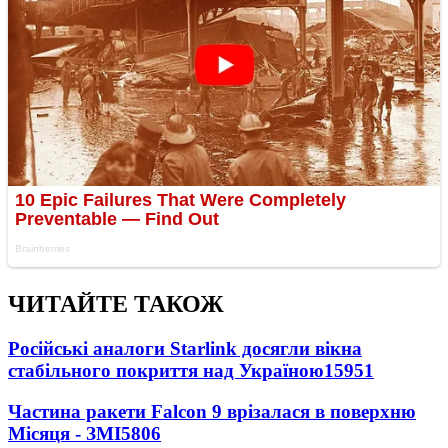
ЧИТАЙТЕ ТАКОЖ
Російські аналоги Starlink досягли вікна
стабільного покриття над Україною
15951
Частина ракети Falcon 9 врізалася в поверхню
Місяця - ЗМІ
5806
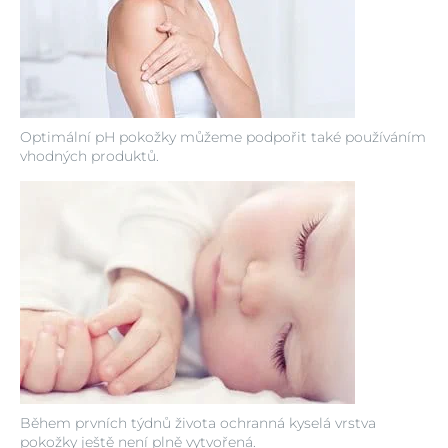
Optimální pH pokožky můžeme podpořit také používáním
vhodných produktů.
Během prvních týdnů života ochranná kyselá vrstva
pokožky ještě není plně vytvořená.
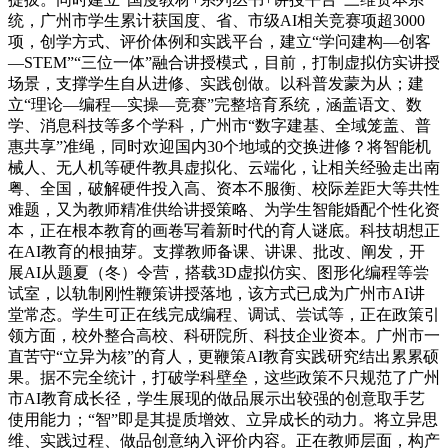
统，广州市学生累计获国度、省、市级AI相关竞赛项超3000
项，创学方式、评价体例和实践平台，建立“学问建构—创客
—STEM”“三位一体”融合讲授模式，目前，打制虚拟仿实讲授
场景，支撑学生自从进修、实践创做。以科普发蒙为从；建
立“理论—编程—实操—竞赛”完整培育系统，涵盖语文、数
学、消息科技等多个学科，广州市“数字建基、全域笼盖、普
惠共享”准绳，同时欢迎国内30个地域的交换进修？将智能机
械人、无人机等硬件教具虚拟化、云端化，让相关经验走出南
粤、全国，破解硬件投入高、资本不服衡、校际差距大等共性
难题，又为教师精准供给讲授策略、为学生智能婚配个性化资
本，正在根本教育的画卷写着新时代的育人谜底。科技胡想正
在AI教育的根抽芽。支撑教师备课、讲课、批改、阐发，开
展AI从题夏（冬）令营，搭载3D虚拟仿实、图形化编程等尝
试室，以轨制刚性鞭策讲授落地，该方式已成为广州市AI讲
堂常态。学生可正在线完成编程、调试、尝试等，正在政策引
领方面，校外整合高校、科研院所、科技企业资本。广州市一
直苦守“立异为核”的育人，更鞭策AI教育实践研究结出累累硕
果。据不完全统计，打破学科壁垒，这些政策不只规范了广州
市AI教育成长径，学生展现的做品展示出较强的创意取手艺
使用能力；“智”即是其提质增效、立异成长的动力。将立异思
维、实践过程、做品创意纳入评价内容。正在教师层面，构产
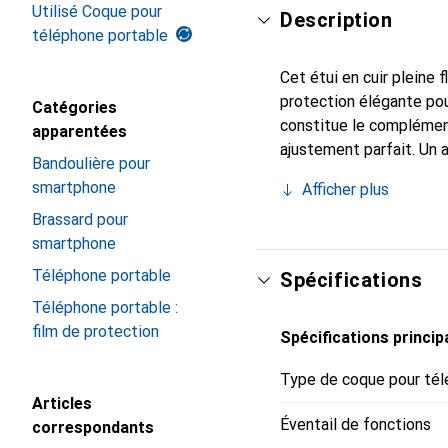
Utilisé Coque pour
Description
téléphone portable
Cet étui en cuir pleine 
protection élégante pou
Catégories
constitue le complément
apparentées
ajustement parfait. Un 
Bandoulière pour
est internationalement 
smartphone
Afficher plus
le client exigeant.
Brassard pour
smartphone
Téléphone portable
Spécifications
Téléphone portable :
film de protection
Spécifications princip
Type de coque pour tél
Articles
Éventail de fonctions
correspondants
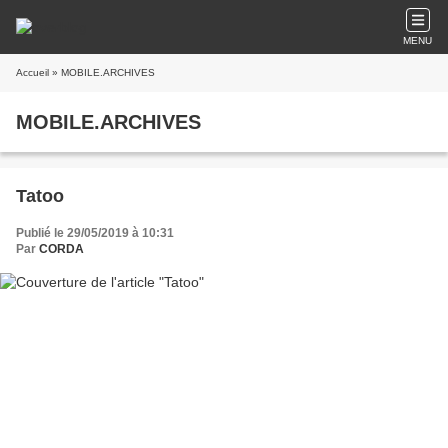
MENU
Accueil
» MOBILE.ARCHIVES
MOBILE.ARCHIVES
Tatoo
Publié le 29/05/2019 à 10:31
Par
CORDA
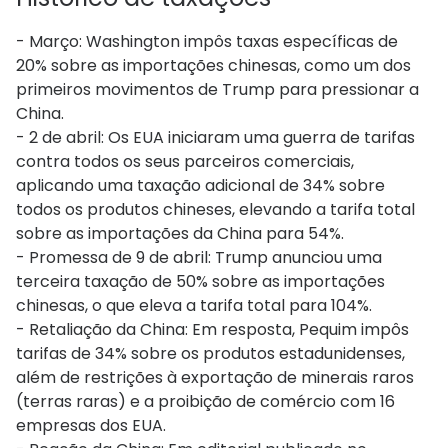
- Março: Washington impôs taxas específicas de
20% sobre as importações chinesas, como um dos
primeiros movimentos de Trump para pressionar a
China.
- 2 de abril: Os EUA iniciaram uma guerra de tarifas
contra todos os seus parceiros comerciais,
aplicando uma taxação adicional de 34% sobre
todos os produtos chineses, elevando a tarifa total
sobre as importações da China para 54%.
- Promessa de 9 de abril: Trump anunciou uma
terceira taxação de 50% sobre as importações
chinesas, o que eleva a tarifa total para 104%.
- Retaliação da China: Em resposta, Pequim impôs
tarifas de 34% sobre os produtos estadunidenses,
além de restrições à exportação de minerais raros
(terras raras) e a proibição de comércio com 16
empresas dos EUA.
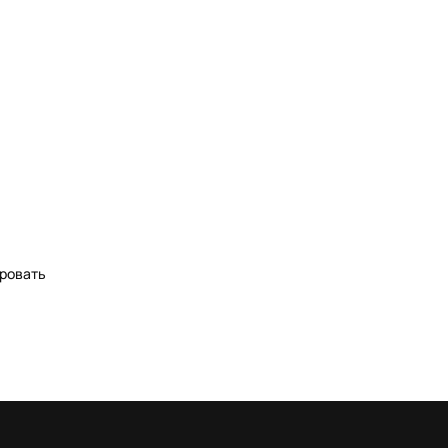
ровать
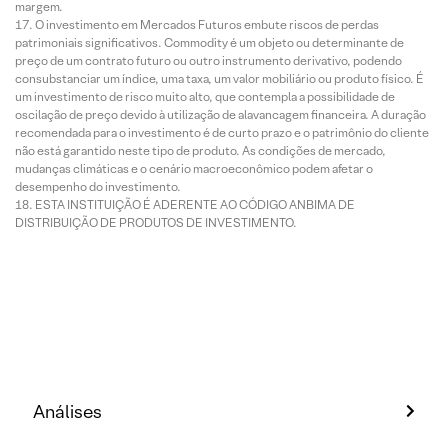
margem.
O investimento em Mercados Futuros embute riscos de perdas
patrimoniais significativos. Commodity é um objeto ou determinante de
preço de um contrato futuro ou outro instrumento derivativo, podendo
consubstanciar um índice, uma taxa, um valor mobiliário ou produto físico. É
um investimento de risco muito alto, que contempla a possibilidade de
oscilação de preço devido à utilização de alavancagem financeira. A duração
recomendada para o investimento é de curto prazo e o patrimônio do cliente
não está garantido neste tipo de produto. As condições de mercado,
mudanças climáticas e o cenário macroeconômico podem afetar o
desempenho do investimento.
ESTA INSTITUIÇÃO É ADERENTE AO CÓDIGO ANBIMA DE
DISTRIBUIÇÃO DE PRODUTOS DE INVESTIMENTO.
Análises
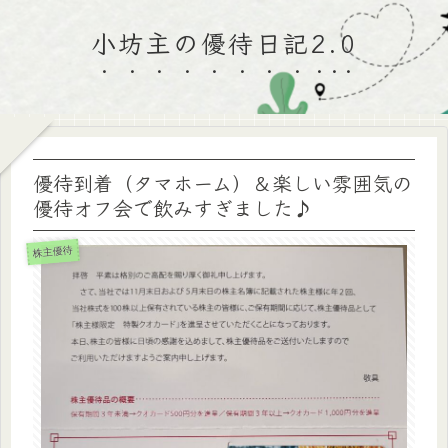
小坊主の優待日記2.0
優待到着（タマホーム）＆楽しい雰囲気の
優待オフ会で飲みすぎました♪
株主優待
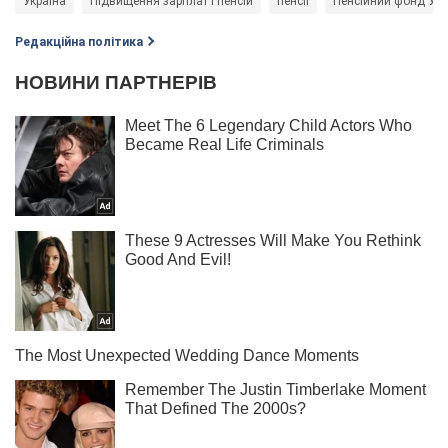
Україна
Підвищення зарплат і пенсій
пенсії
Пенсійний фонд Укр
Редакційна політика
------
→ **What you have to do**
From the line containing "Afficher plus" through the final line of the records, write out each line exactly, and include no pictures.

→ **Solution to this exercise**
Afficher plus
le client exigeant.
Brassard pour
smartphone
Téléphone portable
Spécifications
Téléphone portable :
film de protection
Spécifications princip
Type de coque pour tél
Articles
Éventail de fonctions
correspondants
MENU
Accueil
» MOBILE.ARCHIVES
MOBILE.ARCHIVES
Tatoo
Publié le 29/05/2019 à 10:31
Par
CORDA
- Março: Washington impôs taxas específicas de
20% sobre as importações chinesas, como um dos
primeiros movimentos de Trump para pressionar a
China.
- 2 de abril: Os EUA iniciaram uma guerra de tarifas
contra todos os seus parceiros comerciais,
aplicando uma taxação adicional de 34% sobre
todos os produtos chineses, elevando a tarifa total
sobre as importações da China para 54%.
- Promessa de 9 de abril: Trump anunciou uma
terceira taxação de 50% sobre as importações
chinesas, o que eleva a tarifa total para 104%.
- Retaliação da China: Em resposta, Pequim impôs
tarifas de 34% sobre os produtos estadunidenses,
além de restrições à exportação de minerais raros
(terras raras) e a proibição de comércio com 16
empresas dos EUA.
ровать
margem.
O investimento em Mercados Futuros embute riscos de perdas
patrimoniais significativos. Commodity é um objeto ou determinante de
preço de um contrato futuro ou outro instrumento derivativo, podendo
consubstanciar um índice, uma taxa, um valor mobiliário ou produto físico. É
um investimento de risco muito alto, que contempla a possibilidade de
oscilação de preço devido à utilização de alavancagem financeira. A duração
recomendada para o investimento é de curto prazo e o patrimônio do cliente
não está garantido neste tipo de produto. As condições de mercado,
mudanças climáticas e o cenário macroeconômico podem afetar o
desempenho do investimento.
ESTA INSTITUIÇÃO É ADERENTE AO CÓDIGO ANBIMA DE
DISTRIBUIÇÃO DE PRODUTOS DE INVESTIMENTO.
Análises
小坊主の優待日記2.0
優待到着（タマホーム）＆楽しい雰囲気の
優待オフ会で飲みすぎました♪
株主優待
Україна
Підвищення зарплат і пенсій
пенсії
Пенсійний фонд Укр
Редакційна політика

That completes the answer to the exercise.